2. Make sure you are referencing the correct alias (if you have one). The query below will result in a product join (because you are joining a to a, and nothing to b)
select a.column1 from mytable1 a inner join mytable2 b on a.column1 = a.column1
Also, if you have an alias, you must always reference it instead of a fully qualified tablename. The query below will result in a product join:
select mytable1.column1 from mytable1 a inner join mytable2 b on a.column1 = a.column1 ;
3. Sometimes product joins happen for a good reason. Joining a small table (100 rows) to a large table (1 million rows) a product join does make sense.

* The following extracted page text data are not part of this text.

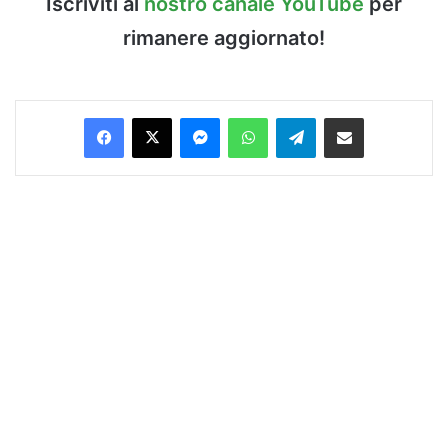
Iscriviti al
nostro canale YouTube
per
rimanere aggiornato!
Facebook
X
Messenger
WhatsApp
Telegram
Condividi via Email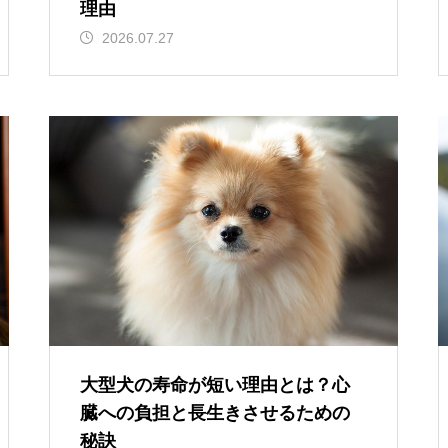
理由
2026.07.27
大型犬の寿命が短い理由とは？心
臓への負担と長生きさせるための
秘訣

If you post your query, then we might be able to pick it apart, but without knowing the underlying data it could prove difficult.....still it wouldn't hurt to have another pair of eyes on it.
I you follow the explain plan, you will see that Teradata is reading the small table first. This table is then duplicated (copied) to all amps. Now the big table and the small (duplicated) table are joined with a product join. Eg. A small table with 100 rows (on 50 amps). The result after duplication are 50 tables with 100 rows each (50 * 100 = 5000 rows). This result (spool) is joined with your big table by using a product join.
This kind of ‘product join’ is very fast and different from product joins when statistics are not up to date or when the correct join condition is not added (well) in your query.